Relation to Prior Work: Yes
Additional Feedback: 1. When vacuous sketches are used in the intermediate steps, e.g. in R1 in MetaQA model, what is the intermediate output? Is it the dense-sparse representation of the entities in top-k facts? Isn’t that a problem when k is large? 2. Both union and intersection of two sets have the same centroid and with a vacuous sketch, as in KBQA experiments, both collapse to the same representation. Won’t this be an issue in case there is a template that requires intersection as well in addition to unions? 3. For a given query, EmQL ranks all the entities (or gives a distribution over entities) instead of explicitly giving a set as an answer. This becomes an issue when the ground truth is a set of different cardinality for different queries. Returning top k for all queries doesn’t make sense, especially when k is deliberately chosen to be large to achieve high recall. How can we modify EmQL for such scenarios? 4. The workings of count min sketch haven’t been discussed in the paper in detail. Would prefer if some discussion from the appendix moves to the main paper. 5. Finally, EmQL can be used for the task of KBC as well. It would be interesting to see how it fares against sota methods for KBC. 6. Typos: a. Line #66: X.follow(r) should be X.follow(R) b. Line #139: specifically “it” can be .. c. Line #143: spelling of Hadamard. D. Above Line #153: W and X are used interchangeably, the LHS of equation should have “X.filter(R,Y)” instead of “W.filter(R,Y)”

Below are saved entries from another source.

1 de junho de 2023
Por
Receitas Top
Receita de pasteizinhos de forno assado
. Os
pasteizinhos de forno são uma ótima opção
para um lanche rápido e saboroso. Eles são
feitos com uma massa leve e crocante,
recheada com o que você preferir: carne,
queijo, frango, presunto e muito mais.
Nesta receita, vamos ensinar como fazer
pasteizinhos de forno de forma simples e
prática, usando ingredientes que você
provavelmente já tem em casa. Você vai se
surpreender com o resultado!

Summary and Contributions: The paper introduces EmQL, a way to make soft queries over a neural KB which is substantially more faithful (self-consistent) than earlier approaches. They show significant improvements on certain downstream tasks as well.
Strengths: This seems like a novel approach to bringing inductive bias from exact KB intersection and entailment operations into a differentiable setting, using approximate compressed representations of weighted entity sets. The approach is described quite clearly, even for a non-expert like myself, with useful background material in the supplementary material. The experiments show substantial improvements over the referenced existing methods, especially when it comes to inferences over existing KB triples (as opposed to the ones inferred as part of KB completion). There are also seemingly notable gains on the downstream tasks of MetaQA and WebQuestionsSP.
Weaknesses: As described in the paper, there is still an underlying assumption that the relevant sets of entities are well described by regions around their centroids in embedding space.
Correctness: To the best of my judgement, as a non-expert, the claims and methods seem correct.
Clarity: The paper is quite clear, with helpful background and details in the supplementary material. Maybe some more explicit examples from the downstream tasks could help clarify qualitatively what improvements have been obtained.
Relation to Prior Work: There are relevant comparisons to earlier work.
Additional Feedback: =========== After author feedback: Thank you for the feedback, the suggested changes sound good. My score is unchanged.